On the Vee, the running light wire taps into the gray (switched power) and the brake goes to the white with black stripe, same as my hyperlites.
Hansong - thanks for trying to help.
First, I'm using an EB Tail connector. So instead of using the original gray/black-white, I have black (Ground), White (Running), Red (Brake) and blue/yellow (Turn Signals).
Of these I tested, as mentioned before, the Black/White/Red and there is correct power in these lines (~12V).
So I think that at least my problem has nothing to do with the bike type, since I get already 12V properly out of the bike.
[I assume that] Coocase as a generic top-case (i.e. not just built for Vee or Wee, etc.) expects 12V for inputs. Perhpas not directly on their yellow line, but through the yellow/green/blue harness, which I suspect have resistors.
They have a simplistic design with the same LED for both running and brake, so it is my understanding that to make the lights show up as regular (running) and strong (brake) they put resistors on the yellow/green/blue to limit the current differently between the lines.
As for the diode (haven't verified it yet - that it exists or that it is broken), it is a one-way only elements that when put in serial like they did limits polarity. I guess they did that to protect the top case from reverse polarity.

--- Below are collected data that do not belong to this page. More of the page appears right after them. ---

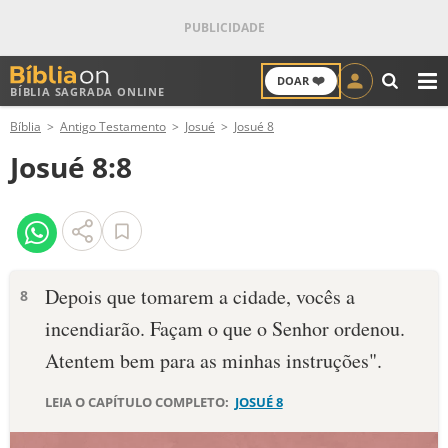
❤️
DOAR
BÍBLIA SAGRADA ONLINE
M
Bíblia
Antigo Testamento
Josué
Josué 8
ANTIGO TESTAMENTO
Josué 8:8
NOVO TESTAMENTO
VERSÍCULOS
VERSÍCULO DO DIA
Depois que tomarem a cidade, vocês a
8
incendiarão. Façam o que o Senhor ordenou.
PALAVRA DO DIA
Atentem bem para as minhas instruções".
SALMO DO DIA
LEIA O CAPÍTULO COMPLETO:
JOSUÉ 8
DEVOCIONAL DIÁRIO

What I don't understand is why there is so much resistance on the yellow line.

I'll call TwistedThrottle tomorrow and ask for the support. If they can't help on the phone, I'll ask to get another working unit instead.
It could also be that the LEDs are not working, but I don't want to start opening up their sheath, or LEDs etc. I have warranty on this brand new case.
Really disappointed the low quality of the Coocase electronics - the whole input harness looks cheap, made of very thin lines and feels like a DIY kit.
Why isn't the whole current limiting solution in the protected black box, bt instead as tiny serial soldiered elements in an external thin line which is exposed to the elements?

I saw the Twisted Throttle demo, and two LEDs, though not working on my unit, seem to be hardly visible - not sure why Coocase didn't do it properly either. Can't they throw in 6/12 or even 24 LEDs and make it brighter. It is a safety feature - Strong running/brake lights are not there for entertainment purposes.

As a case it looks and works fine (mechanically).